Medication error is the most commonly observed threat to patient safety in the intensive care unit (ICU). In the present issue of Critical Care, Moyen, Camire, and Stelfox describe the importance of quality pharmacotherapy [1]. Their narrative review provides insight into medication errors in this complex, imperfect, multistakeholder process. They discuss vulnerability, error definition and measurement, and methods to improve the process and outcomes of pharmacotherapy in the ICU.

The ICU represents the meeting of the high-risk patient, polypharmacy, physiologic complexity, and an interventional environment that provides many opportunities for error [2]. Medication error is common [37]. Rothchild's direct observational, single-centre study in an adult ICU found a serious medication error occurred once every 8 patient-days. A harmful medication error occurred every 78 patient-days, a life-threatening medication error occurred every 300 patient-days, and a fatal medication error occurred once every 750 patient-days (95% confidence interval, 207 to 7,450) [4]. In a 20-bed ICU this conservatively translates to one preventable death due to a medication error every 6 to 8 weeks.

While sobering, these data remind us that all medication errors are not equal. Definitions are important. These definitions underscore our thinking and influence how measures are used. Moyen and colleagues define a medication error as 'any error in the medication process, whether there are adverse consequences or not' [8]. This definition includes both errors of commission and errors of omission. Errors involving omission of or delayed initiation of therapy may be difficult to detect but are clinically important. This definition includes near-miss errors and other errors that do not reach patients. This is consistent with a process-of-care approach to medication errors. An alternate, patient-centred philosophy defines a medication error as 'a failure in the medication process that results in a patient failing to receive the appropriate drug or drug dose' [9]. This definition excludes a near-miss error, and reflects our understanding of medication safety systems: drugs that are not administered cannot cause patient harm, and detecting and intercepting an error signals a functional safety system. The confusing heterogeneity introduced by use of these two valid definitions emphasizes the need for clarity when discussing medication errors, and the benefits of a standard, accepted nomenclature.

Clinical surveillance, like other forms of medication error research, can be used to improve future care. The benefits to the patient affected and to the providers involved in the error are less clear [10, 11]. Underreporting with voluntary methods is routine [6]. Our culture of silence may be understandable in environments where the one ubiquitous defence is frontline vigilance. Underreporting is unlikely to change while professional accountability is mediated through the administrators contributing to the implicated system-level errors.

Voluntary reporting is at best a qualitative tool to identify problems in a given system, and is suited to the inclusion of near-miss events as suggested by Moyen and colleagues [8]. The vigour of surveillance data collection should balance the workload, the merits of the collected data, and system-responsiveness to emerging signals [12]. Quantification of the effectiveness of error-reducing interventions requires more robust methods [6]. To date, only pharmacists attending multidisciplinary ICU ward rounds have been shown to reduce harmful medication errors [13].

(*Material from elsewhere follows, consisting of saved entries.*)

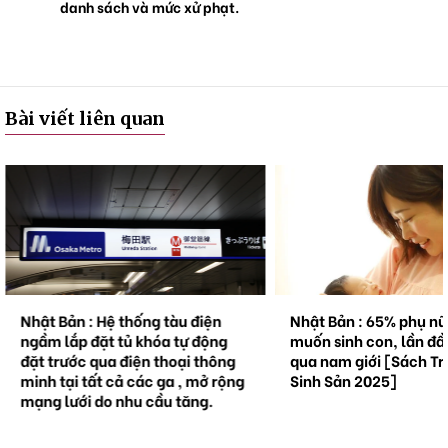
danh sách và mức xử phạt.
Bài viết liên quan
Nhật Bản : Hệ thống tàu điện
Nhật Bản : 65% phụ n
ngầm lắp đặt tủ khóa tự động
muốn sinh con, lần đầ
đặt trước qua điện thoại thông
qua nam giới [Sách Tr
minh tại tất cả các ga , mở rộng
Sinh Sản 2025]
mạng lưới do nhu cầu tăng.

Medication safety begins well before the ICU. Prelicensing evaluation, drug regulation practices, and drug manufacturers provide incomplete safety, dosing, and effectiveness data, that should be complimented by relevant clinical trials and postmarketing surveillance [14]. Drug preparation before ICU admission and within the ICU produces errors in up to 65% of prepared infusions [15]. Fatigue, practice, and the stock solutions produced by drug manufacturers are all contributors [16]. A preparation-associated error is more frequent than other types of medication error. The cascading effects of licensing an unsafe drug, making a diagnostic error leading to multiple erroneous therapies, or making a prescription error that is repeatedly administered, however, may be far greater than a preparation-associated error and might underscore the need for a standard, clinically relevant metric for assessing medication safety across these dimensions.

Reducing error is different to reducing harm. Moyen and colleagues [1] describe computerized physician order entry, bar-coding, smart infusion pumps, and infusion concentration standardization as methods to reduce medication error. As pointed out by Moyen and colleagues, none of these activities have been shown to reduce harmful medication errors [1]. In fact, new harmful errors may be uncovered and worse outcomes have been reported with computerized physician order entry in the ICU [17]. Improvement should mean fewer harmful errors or less risk-adjusted morbidity or mortality. Whichever metric is used, demonstration of improved patient outcomes should be a minimum requirement before implementation of any expensive system-level intervention.

Moyen and colleagues [1] remind us that pharmacotherapy in the ICU is a large-calibre weapon. Patients may be harmed by optimal pharmacotherapy. Attribution of harm is difficult; however, large epidemiologic studies suggest that up to one-half of adverse drug events in hospitalized patients are preventable, and 10% of medication errors in ICU patients result in harm [4]. This issue should not be understated. Quality pharmacotherapy is a core component of high-calibre ICU care. Thanks go to Moyen and colleagues for their insightful synthesis and for promoting ongoing discussion of this multifaceted, challenging and fundamental aspect of the practice of critical care medicine.